I refuted your so-called paper. Have you forgotten that?

So, how did the biomaterial survive? Your paper addressed the fossilization of soft material. It didn't address why the soft tissue remained.
 

Andy Sist

Active member
I refuted your so-called paper.
It's not my paper. It's published by Nature, one of the top science journals in the world. If you want to refute the paper you need to write up your refutation and submit it to Nature for peer review and publication. Whining and stomping your feet does not constitute a refutation.

Your paper addressed the fossilization of soft material. It didn't address why the soft tissue remained.
I see you still didn't read the actual paper and are still just knee-jerk rejecting science you're too afraid to even look at. Sorry but the only person who can cure your willful ignorance is you.
 

CrowCross

Well-known member
It's not my paper. It's published by Nature, one of the top science journals in the world. If you want to refute the paper you need to write up your refutation and submit it to Nature for peer review and publication. Whining and stomping your feet does not constitute a refutation.

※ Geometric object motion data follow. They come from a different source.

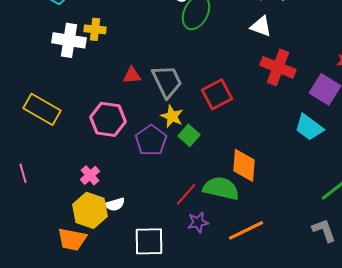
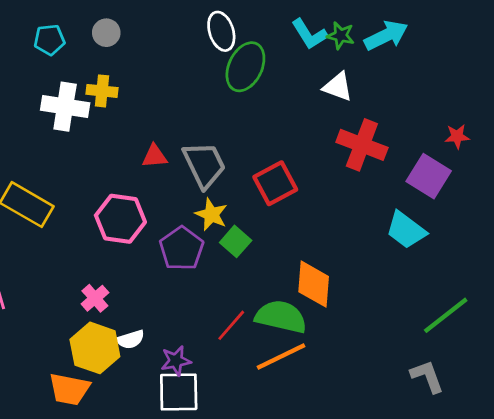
purple star: (198, 222) -> (176, 361), moved
orange line: (246, 230) -> (281, 357), moved

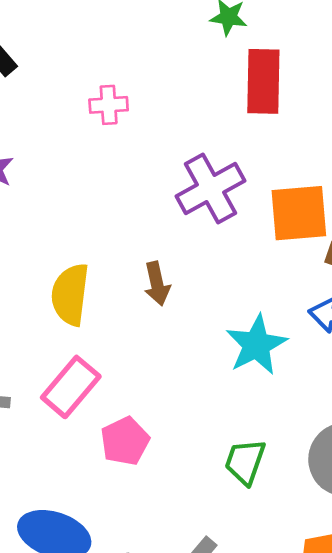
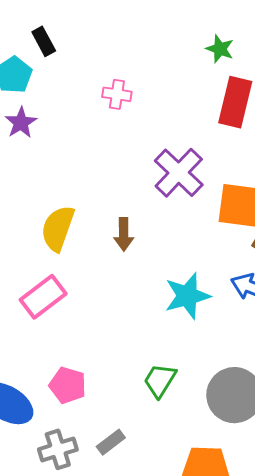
purple cross: (210, 188) -> (179, 173), turned -30
pink pentagon: (125, 441) -> (68, 385), moved, turned 30

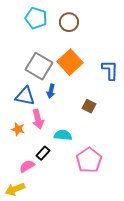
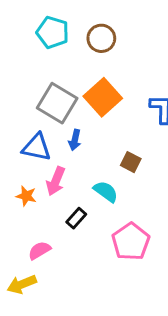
pink arrow: (38, 119) -> (56, 181), turned 36
cyan semicircle: (63, 135) -> (106, 192), moved, turned 30
black rectangle: (43, 153) -> (76, 218), moved

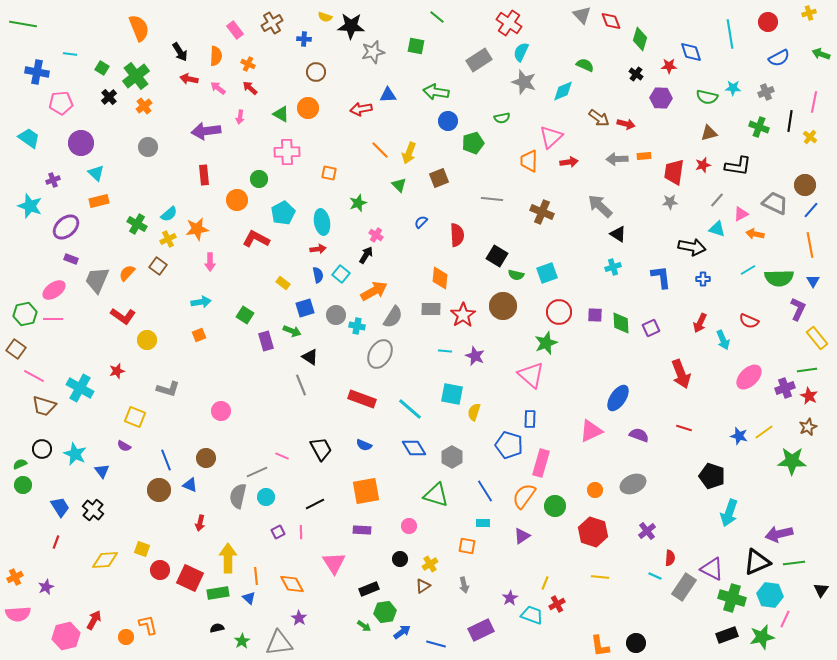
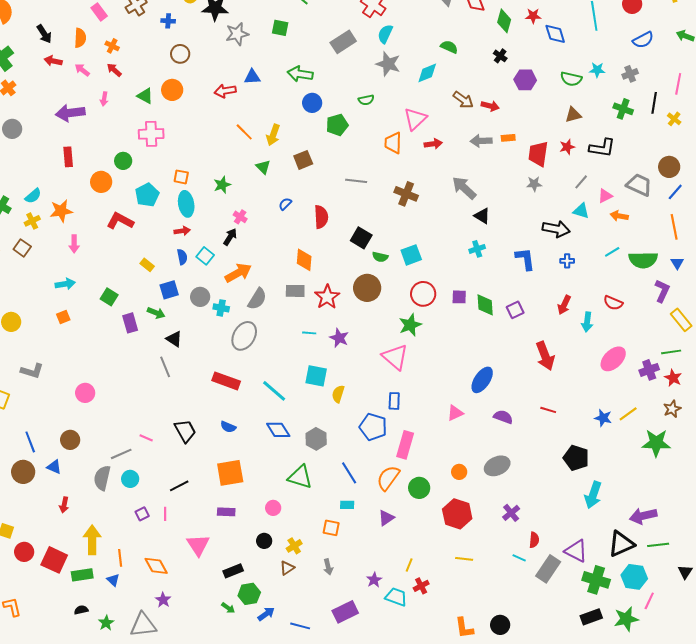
red star: (669, 66) -> (533, 16), moved
orange square: (329, 173) -> (181, 177), moved
cyan arrow: (723, 340) -> (587, 322), turned 30
pink triangle: (591, 431) -> (455, 413), size x0.7

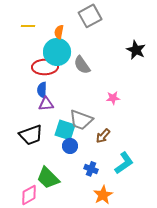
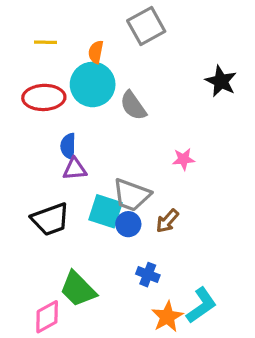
red ellipse: (45, 67) -> (44, 97), moved
blue circle: (70, 146) -> (128, 224), moved
cyan L-shape: (124, 163) -> (201, 305), moved

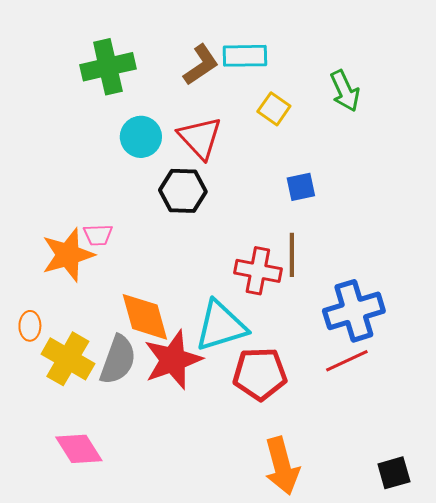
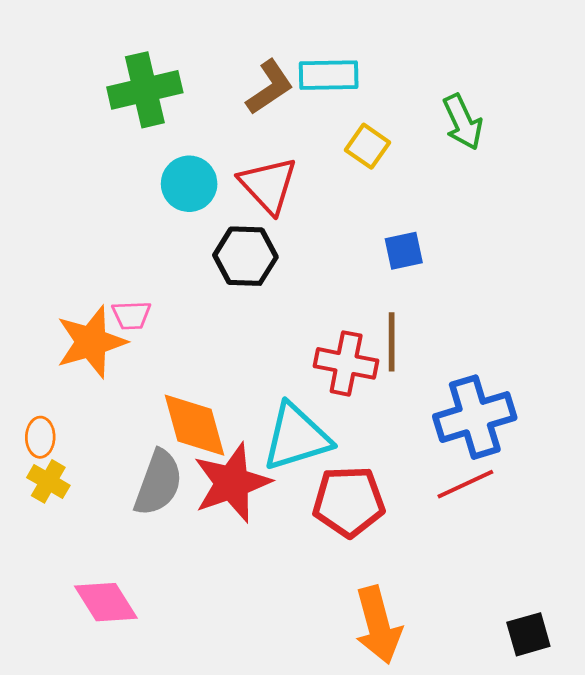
yellow cross: (68, 359) -> (48, 481), moved, size x0.6

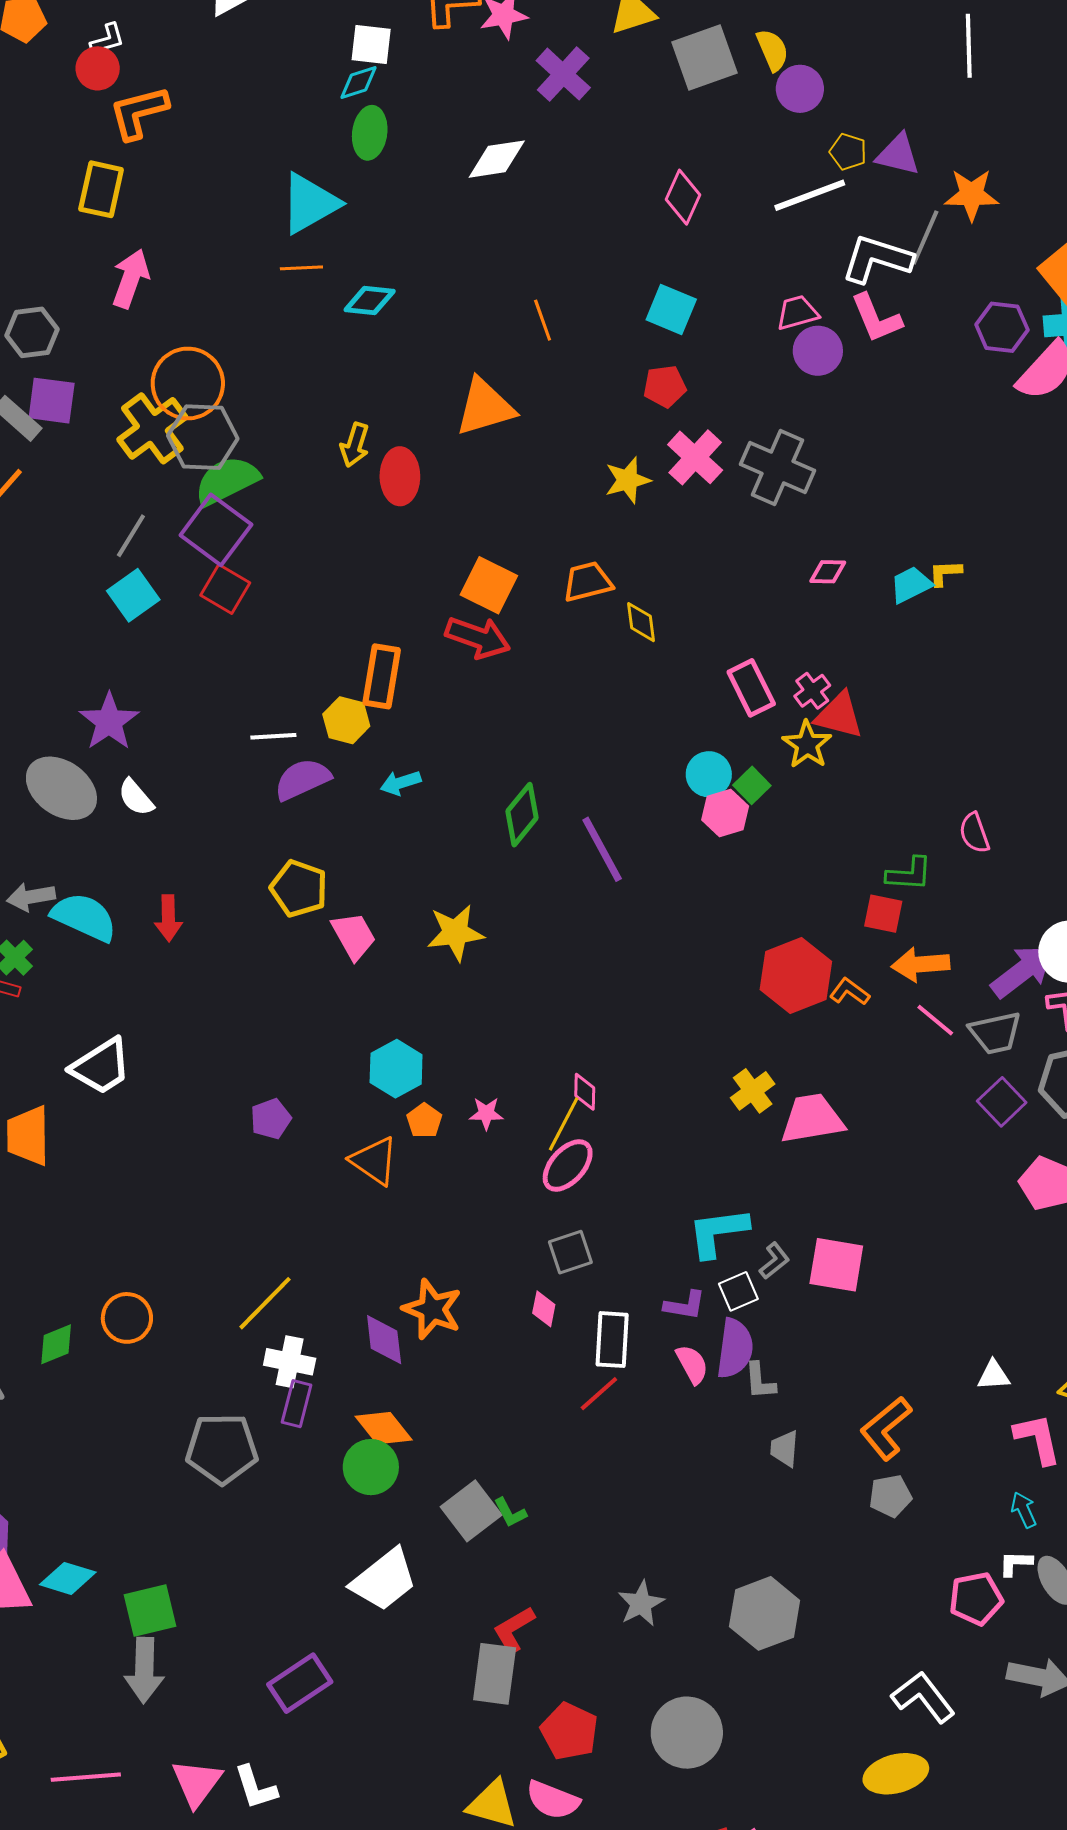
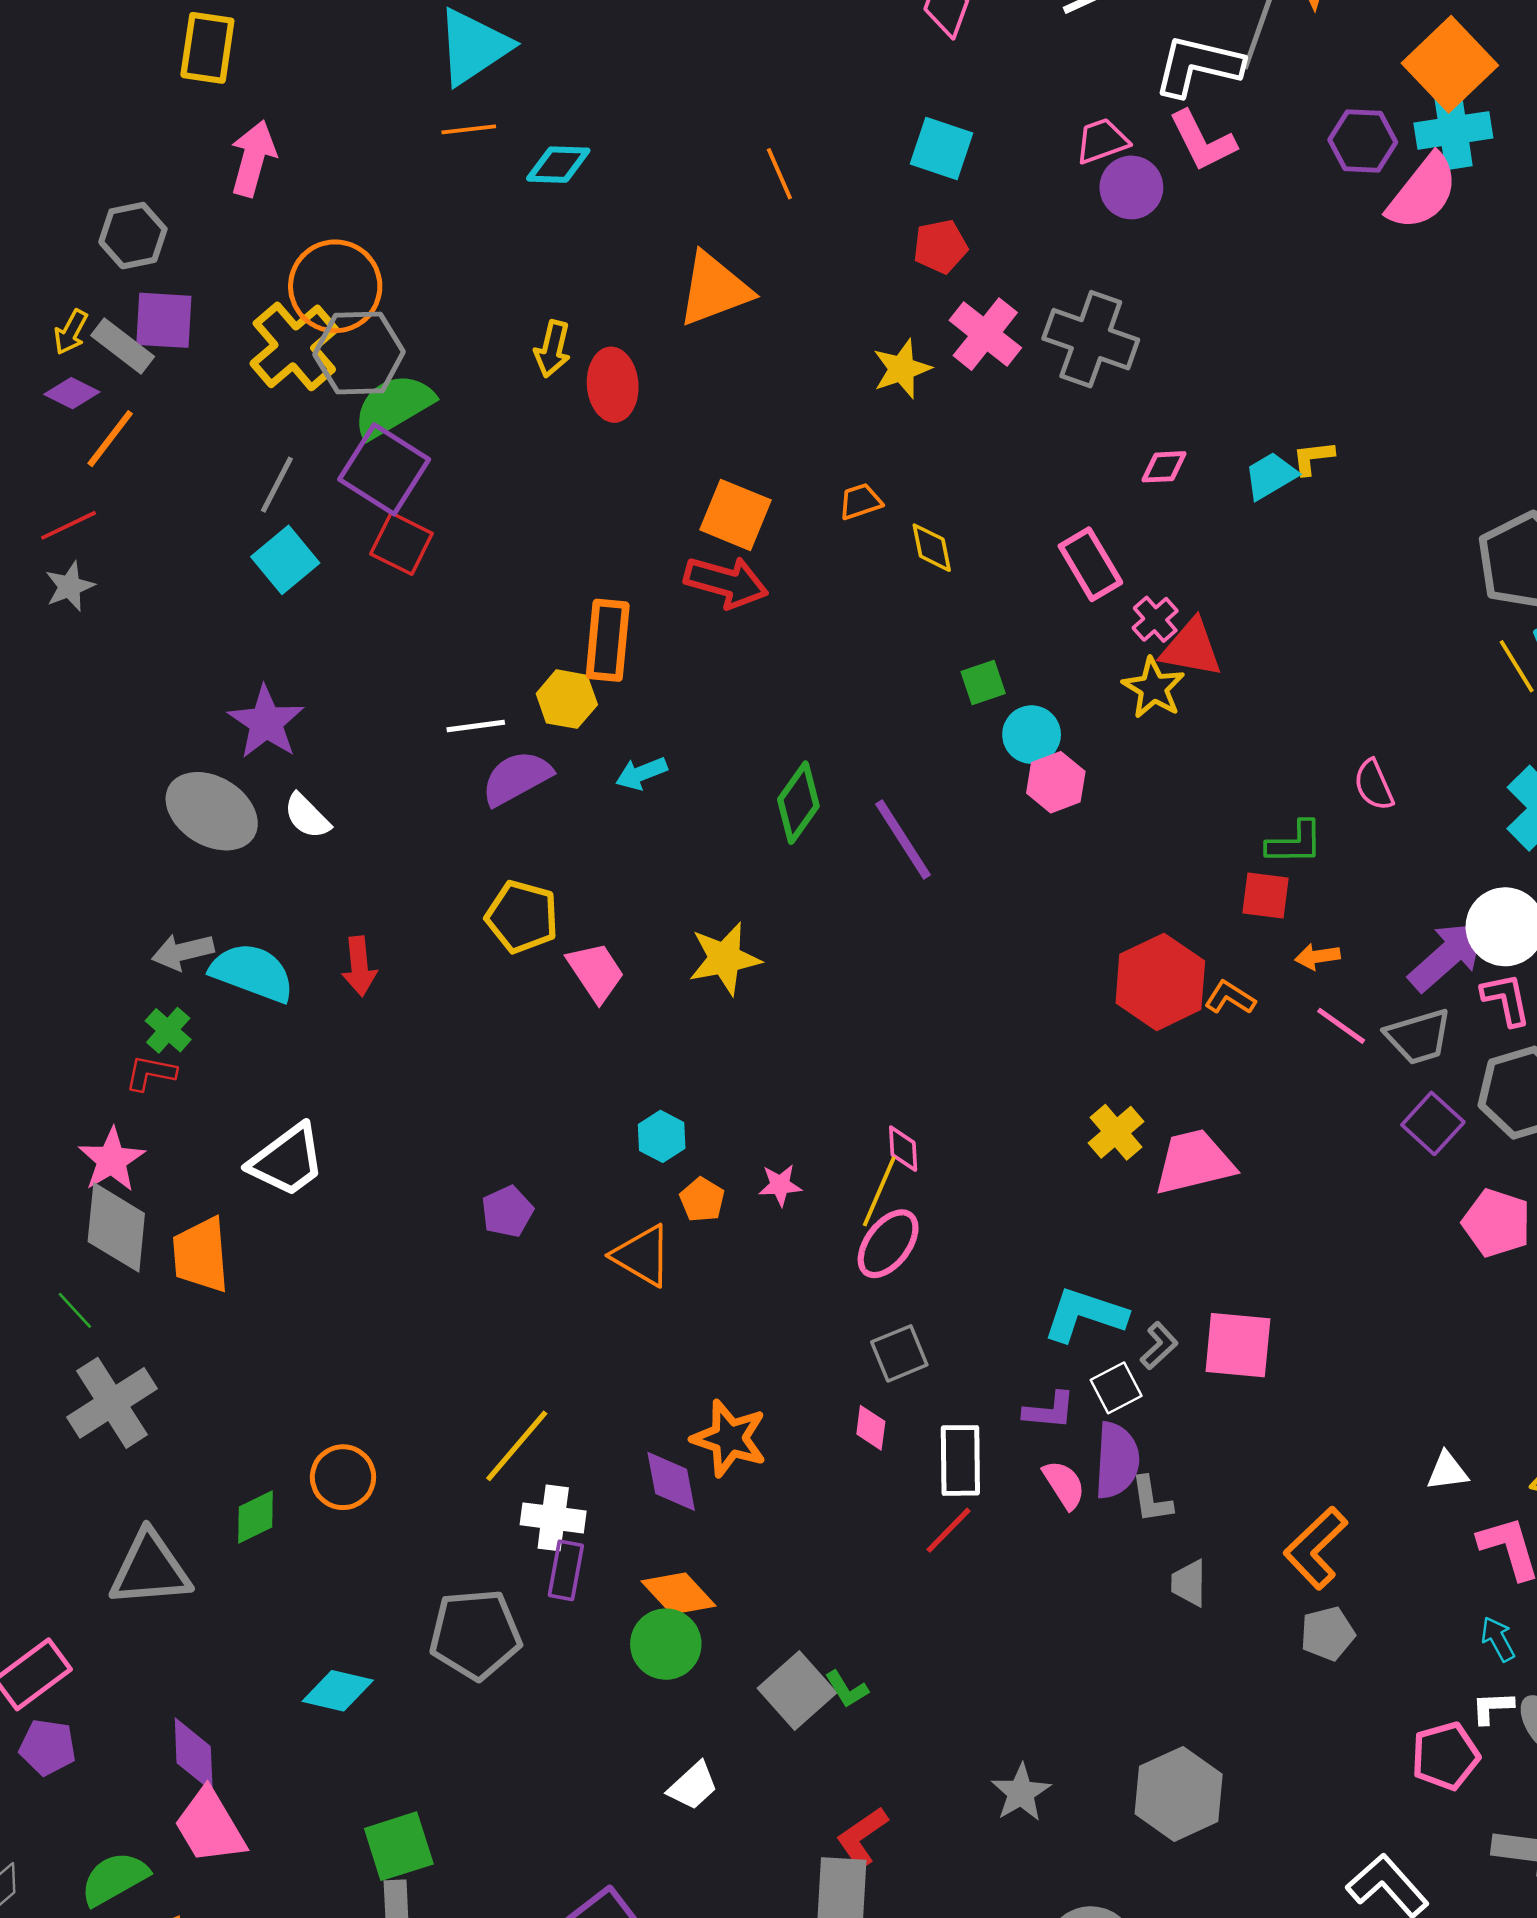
orange trapezoid: (588, 582) -> (860, 501), size x0.7
pink rectangle: (751, 688) -> (1090, 564), moved
green square: (752, 785) -> (983, 683), moved, turned 30
orange arrow: (921, 964) -> (1317, 957), size x0.6
cyan hexagon: (396, 1069) -> (662, 1136), size x0.7
cyan L-shape: (718, 1232) -> (1085, 1315), turned 30
cyan diamond: (68, 1578) -> (338, 1691), moved
white trapezoid: (384, 1580) -> (693, 1786), size x0.6

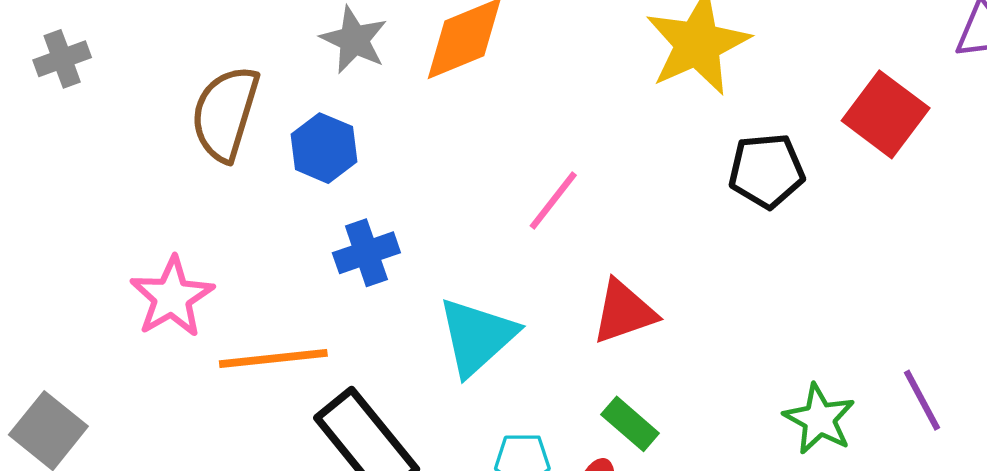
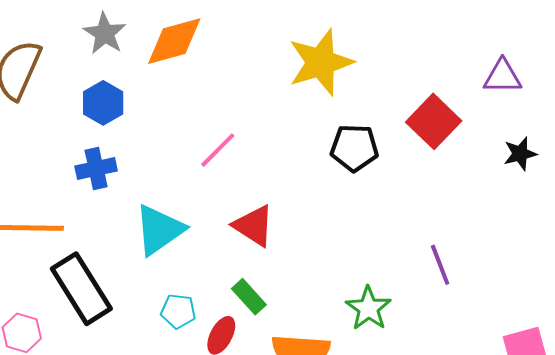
blue hexagon: (324, 148) -> (103, 103), moved
red triangle: (624, 312) -> (254, 226), turned 45
purple line: (922, 400) -> (440, 265), moved

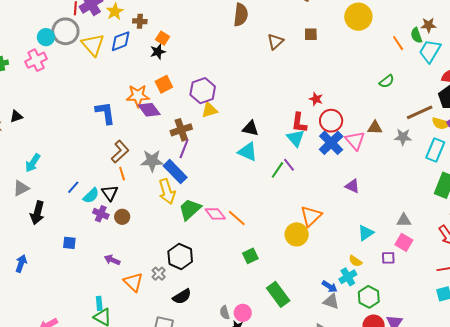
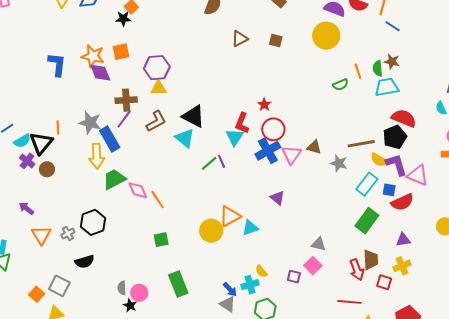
cyan trapezoid: (430, 51) -> (387, 87), turned 35
green semicircle: (387, 81) -> (341, 85), moved
black triangle: (250, 128) -> (193, 116), size x1.4
brown L-shape: (120, 152) -> (156, 121), moved
black triangle: (110, 193) -> (41, 143), size x1.4
cyan triangle: (366, 233) -> (250, 228), moved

I see you still didn't read the actual paper and are still just knee-jerk rejecting science you're too afraid to even look at. Sorry but the only person who can cure your willful ignorance is you.
You don't seem to understand soft tissue....A jelly fish is soft tissue and fossil jelly fish are rare. Your Nature article spoke about fossilizing soft tissue such as a jelly fish has.....It's not about preserving the soft tissue so it doesn't rot.
 

Andy Sist

Active member
You don't seem to understand soft tissue....A jelly fish is soft tissue and fossil jelly fish are rare. Your Nature article spoke about fossilizing soft tissue such as a jelly fish has.....It's not about preserving the soft tissue so it doesn't rot.
You'll never understand the paper when you refuse to even look at it. From the paper

Soft tissues preserve in oxidative settings​

Twenty-four specimens (Supplementary Tables 1–5, Supplementary Figs. 1–3) of biomineralized vertebrate tissues ranging in age from modern to Late Triassic (ca. 205 mya), and representing environments from oxidative to reducing, were decalcified to release any soft tissues present, and their mineralogy and organic content were analyzed.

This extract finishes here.